*** Records provided ***

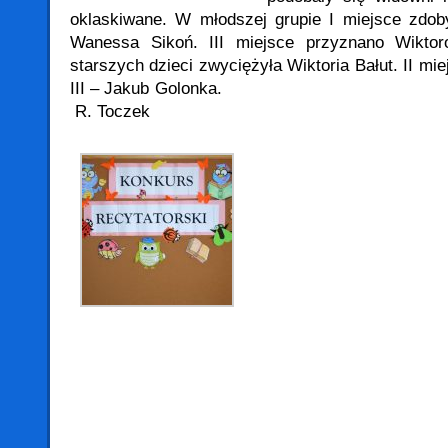
oklaskiwane. W młodszej grupie I miejsce zdo
Wanessa Sikoń. III miejsce przyznano Wikto
starszych dzieci zwyciężyła Wiktoria Bałut. II mi
III – Jakub G
R. Toczek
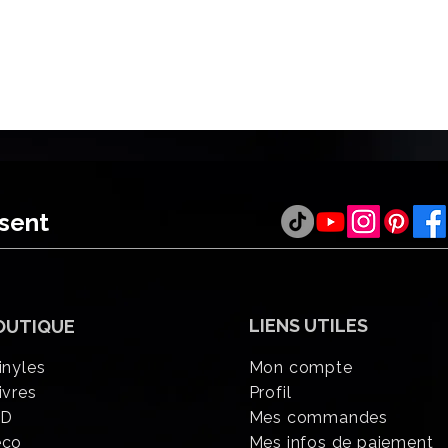
ésent
LIENS UTILES
OUTIQUE
inyles
Mon compte
ivres
Profil
CD
Mes commandes
éco
Mes infos de paiement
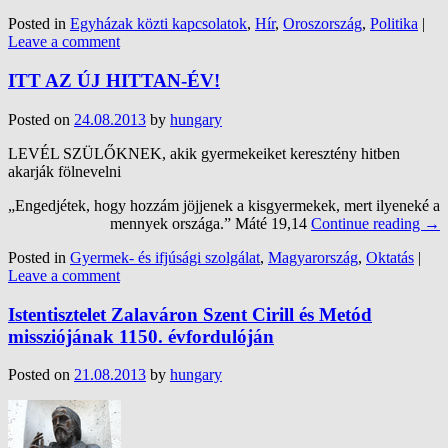
Posted in
Egyházak közti kapcsolatok
,
Hír
,
Oroszország
,
Politika
|
Leave a comment
ITT AZ ÚJ HITTAN-ÉV!
Posted on
24.08.2013
by
hungary
LEVÉL SZÜLŐKNEK, akik gyermekeiket keresztény hitben
akarják fölnevelni
„Engedjétek, hogy hozzám jöjjenek a kisgyermekek, mert ilyeneké a
mennyek országa.” Máté 19,14
Continue reading
→
Posted in
Gyermek- és ifjúsági szolgálat
,
Magyarország
,
Oktatás
|
Leave a comment
Istentisztelet Zalaváron Szent Cirill és Metód
missziójának 1150. évfordulóján
Posted on
21.08.2013
by
hungary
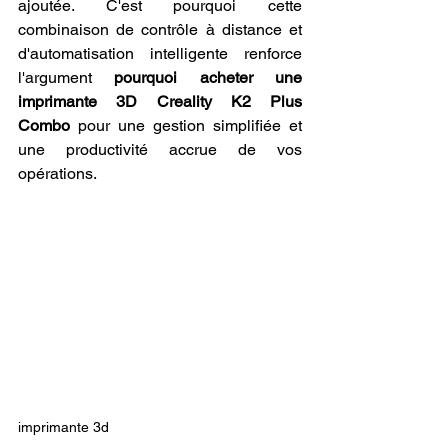
ajoutée. C'est pourquoi cette 
combinaison de contrôle à distance et 
d'automatisation intelligente renforce 
l'argument 
pourquoi acheter une 
imprimante 3D Creality K2 Plus 
Combo
 pour une gestion simplifiée et 
une productivité accrue de vos 
opérations.
imprimante 3d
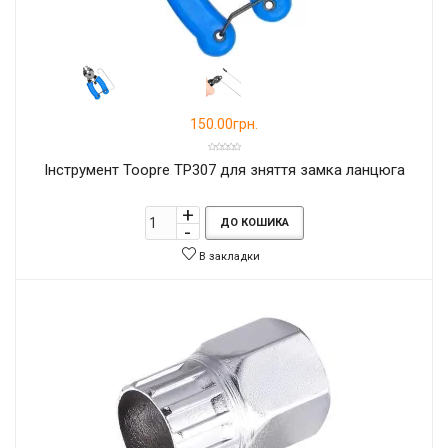
150.00грн.
Інструмент Toopre TP307 для зняття замка ланцюга
ДО КОШИКА
В закладки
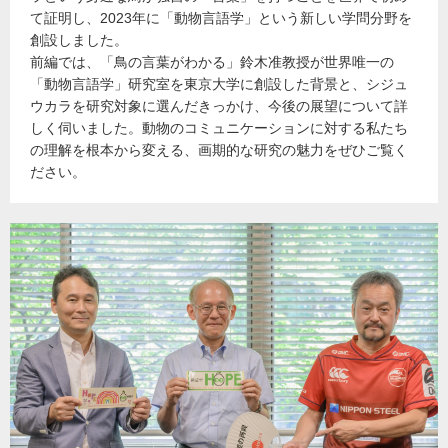
て証明し、2023年に「動物言語学」という新しい学問分野を
創設しました。
前編では、「鳥の言葉がわかる」鈴木准教授が世界唯一の
「動物言語学」研究室を東京大学に創設した背景と、シジュ
ウカラを研究対象に選んだきっかけ、今後の展望について詳
しく伺いました。動物のコミュニケーションに対する私たち
の理解を根本から変える、画期的な研究の魅力をぜひご覧く
ださい。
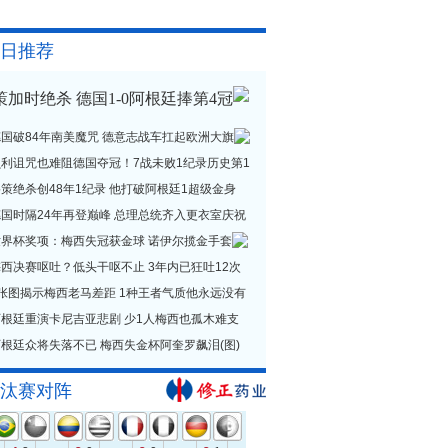
日推荐
策加时绝杀 德国1-0阿根廷捧第4冠
德国破84年南美魔咒 德意志战车扛起欧洲大旗
贝利诅咒也难阻德国夺冠！7战未败1纪录历史第1
策绝杀创48年1纪录 他打破阿根廷1超级金身
德国时隔24年再登巅峰 总理总统齐入更衣室庆祝
世界杯奖项：梅西失冠获金球 诺伊尔揽金手套
西决赛呕吐？低头干呕不止 3年内已狂吐12次
1张图揭示梅西老马差距 1种王者气质他永远没有
阿根廷重演卡尼吉亚悲剧 少1人梅西也孤木难支
根廷众将失落不已 梅西失金杯阿奎罗飙泪(图)
汰赛对阵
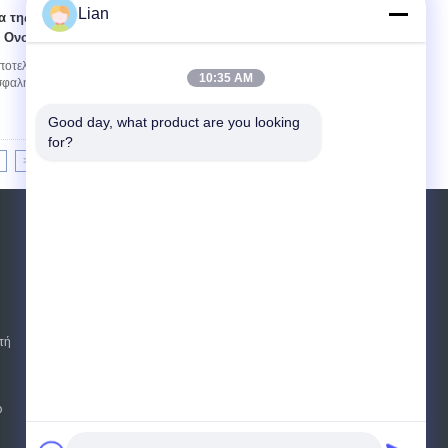
Lian
α της ράβδου
Επικοινωνία
0 Ονομαστική τάση
ποτελούν βασικό στοιχείο του εξοπλισμού
10:35 AM
φαλή λειτουργία για διάφορες βιομηχανικές
Good day, what product are you looking 
for?
>>
>|
Αίτηση κράτησης
Στείλετε
sgs
τή
E-Mail
Sitemap
|
Mobile Site
ω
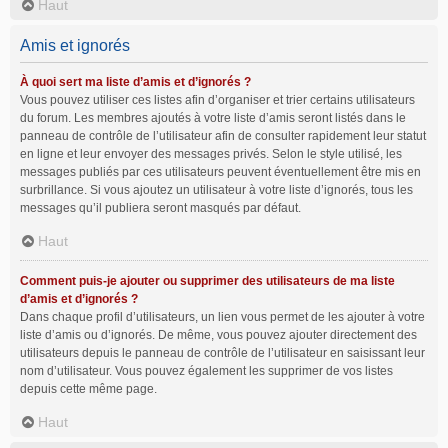
Haut
Amis et ignorés
À quoi sert ma liste d’amis et d’ignorés ?
Vous pouvez utiliser ces listes afin d’organiser et trier certains utilisateurs
du forum. Les membres ajoutés à votre liste d’amis seront listés dans le
panneau de contrôle de l’utilisateur afin de consulter rapidement leur statut
en ligne et leur envoyer des messages privés. Selon le style utilisé, les
messages publiés par ces utilisateurs peuvent éventuellement être mis en
surbrillance. Si vous ajoutez un utilisateur à votre liste d’ignorés, tous les
messages qu’il publiera seront masqués par défaut.
Haut
Comment puis-je ajouter ou supprimer des utilisateurs de ma liste
d’amis et d’ignorés ?
Dans chaque profil d’utilisateurs, un lien vous permet de les ajouter à votre
liste d’amis ou d’ignorés. De même, vous pouvez ajouter directement des
utilisateurs depuis le panneau de contrôle de l’utilisateur en saisissant leur
nom d’utilisateur. Vous pouvez également les supprimer de vos listes
depuis cette même page.
Haut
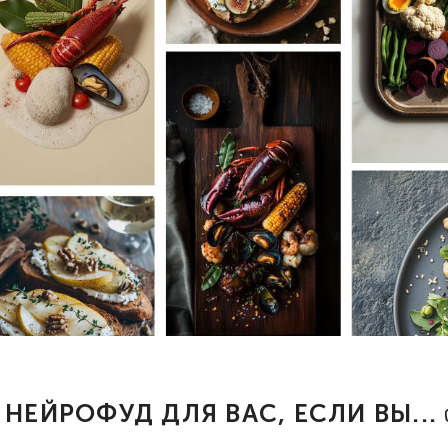
 НЕЙРОФУД ДЛЯ ВАС, ЕСЛИ ВЫ...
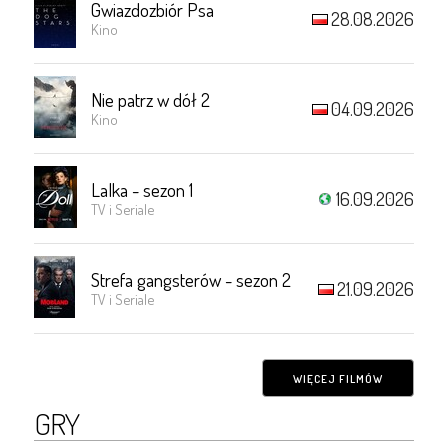
Gwiazdozbiór Psa
28.08.2026
Kino
Nie patrz w dół 2
04.09.2026
Kino
Lalka - sezon 1
16.09.2026
TV i Seriale
Strefa gangsterów - sezon 2
21.09.2026
TV i Seriale
WIĘCEJ FILMÓW
GRY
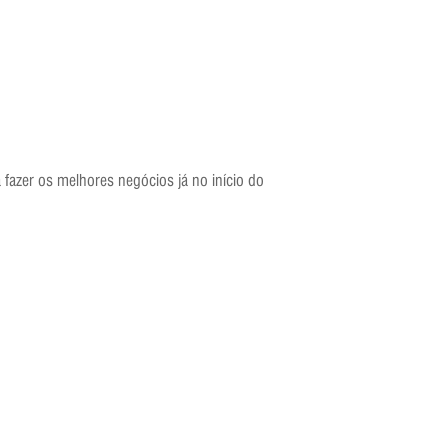
fazer os melhores negócios já no início do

*** End of Records provided ***

* _Activity_
The required output is the exact run of lines from the start of the records through the line containing "akarják fölnevelni", both ends included, with no pictures.

* _Answer space_
oklaskiwane. W młodszej grupie I miejsce zdo
Wanessa Sikoń. III miejsce przyznano Wikto
starszych dzieci zwyciężyła Wiktoria Bałut. II mi
III – Jakub G
R. Toczek
ésent
LIENS UTILES
OUTIQUE
inyles
Mon compte
ivres
Profil
CD
Mes commandes
éco
Mes infos de paiement
Posted in
Egyházak közti kapcsolatok
,
Hír
,
Oroszország
,
Politika
|
Leave a comment
ITT AZ ÚJ HITTAN-ÉV!
Posted on
24.08.2013
by
hungary
LEVÉL SZÜLŐKNEK, akik gyermekeiket keresztény hitben
akarják fölnevelni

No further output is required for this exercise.